Every 7 years the Methodist Church gives its ministers a 3 month sabbatical.
The following is a report of how Revd Nicola Vidamour, Superintendent minister from the Newham Circuit, spent hers:
In January I spent two weeks with Muslim friends in Oman. This was a hugely important visit in terms of forging what I am now confident will be a deep and lasting relationship out of something which had felt very fragile. It has also had an effect on my prayer life. Since coming back, I have downloaded an Adhan (Call to Prayer) App onto my mobile phone which goes off five times a day! I have worked out a way of praying the Lord’s Prayer using the same body language as Muslims do.
Using my body more in prayer is something which came out of the Enneagram Course I attended at Emmaus House, Bristol in February. I can highly recommend both the venue and the course itself. I both laughed and cried as I recognised myself in my type! I was helped not only to face my shadow side but to find ways of living with it creatively.
I started the Ignatian Retreat in Daily Life last September and have continued to see my Spiritual Director in Hackney every fortnight throughout my sabbatical. It is amazing how the themes of the retreat have overlapped so much with what I have been experiencing in my daily life! I have learnt ways of discerning (especially when making big decisions and choices) and of loving and being loved which will continue to be a source of strength for me in the future.

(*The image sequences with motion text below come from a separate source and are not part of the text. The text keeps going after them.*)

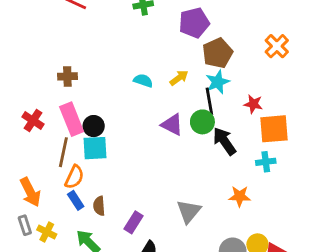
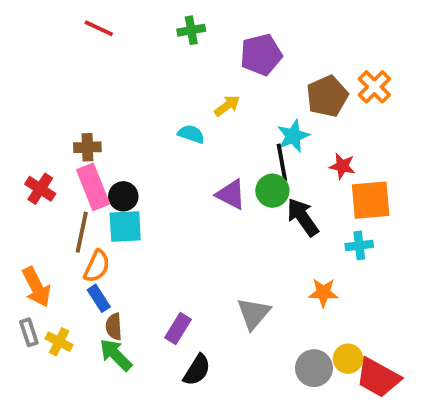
brown pentagon: (218, 53) -> (327, 96), moved
brown cross: (67, 76) -> (87, 147), moved
yellow arrow: (179, 78) -> (227, 106), moved
brown semicircle: (99, 206) -> (114, 327), moved

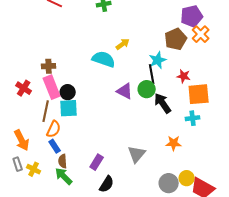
purple pentagon: (261, 55) -> (192, 16), moved
cyan semicircle: (191, 134) -> (104, 59), size x1.6

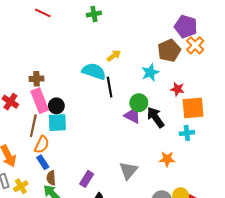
purple pentagon: (192, 16) -> (186, 27), turned 30
black line: (152, 74) -> (110, 87), moved
purple triangle: (125, 91) -> (133, 115), moved
yellow cross: (34, 169) -> (21, 186), turned 32

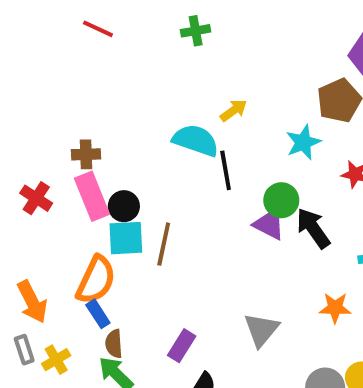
brown line: (33, 126) -> (164, 244), moved
orange semicircle: (42, 144) -> (96, 280), size x1.4

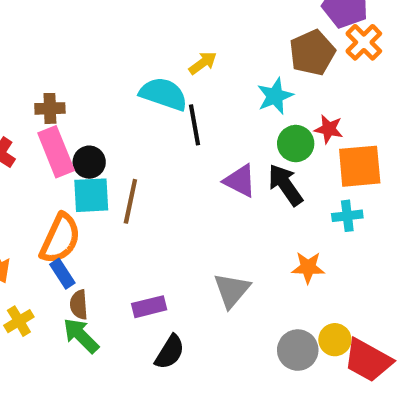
green circle: (281, 200) -> (296, 144), moved
purple rectangle: (182, 346) -> (149, 307), turned 44

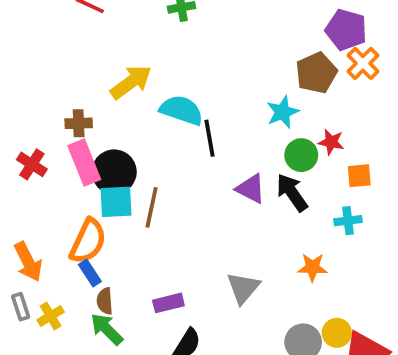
yellow arrow: (203, 63) -> (131, 82), moved, size x1.6
black circle: (89, 162) -> (114, 172), size x1.5
orange square: (360, 166) -> (359, 176), size x0.6

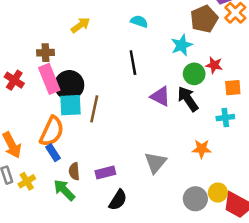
yellow arrow: (131, 82) -> (80, 25), size x0.7
cyan semicircle: (182, 110) -> (139, 21), moved, size x0.6
brown semicircle: (105, 301) -> (74, 171), moved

I have also spent some time thinking about what it will mean for me to become Superintendent of my current Circuit in September! I have had some really helpful conversations with a number of people about this – including Hans Vaxby (who came to do my job for me in January) and David Deeks (whom I met up with whilst I was in Bristol). I have also read some books about church leadership and can particularly recommend Hit the Ground Kneeling by Stephen Cottrell and In the name of Jesus by Henri Nouwen.
I have also benefitted from a holiday in Cyprus, watching two stunning performances in one day by the Royal Shakespeare Company in Stratford upon Avon, going to the gym, reading novels, watching films, spending time with my family and friends and attending different churches on Sundays.
I return to work feeling renewed and refreshed and so grateful for what can only be described as pure gift!
I returned to work about a month before Easter – and my initial goal (as it is every year) was to make it to Easter and then take a break and a deep breath before launching into the final quarter of the year. A few days after Easter, I became unwell and ended up spending most of May ill in bed. I was very cross with myself! I thought that I had established a life-giving and sustainable rhythm and balance during and following my sabbatical – but this lengthy period of sick leave took away all my confidence and I felt that I was a failure and not cut out for ministry. The first thing I did when I felt well enough to turn on my computer was to write the liturgy for the service I was planning to have on Aug 31st to “launch” me as Superintendent and celebrate 25 years since I started preaching. This was an incredibly healing and restorative exercise and, once I had done this, I was able to return to work with assurance and joy.
One of the lasting impacts of my sabbatical on my life and my ministry has been praying the Lord’s Prayer four or five times a day using the same body language as Muslims do. I no longer do this in response to the app on my phone (after some embarrassing instances when it went off in appropriate places!) but I have developed my own pattern of daily prayer. Touching my forehead to the ground as I say “Our Father, who art in heaven, hallowed be thy name” has enabled me to re-centre and re-focus on the source and end of all that is at different stages throughout the day. Turning my head to the left and the right at the end of the prayer and saying “Peace be with you” to people I know who live in that direction and for whom I feel called to pray is also having a powerful effect – especially when I have just received a difficult email from someone!
I am still living with glandular fever and still have to be very strict with myself about not getting back into bad habits – such as checking my emails after coming home from an evening meeting or working through the day without taking a significant break. I am still learning - but I know that my sabbatical brought me to a better place and is enabling me to stay there more frequently than I was before!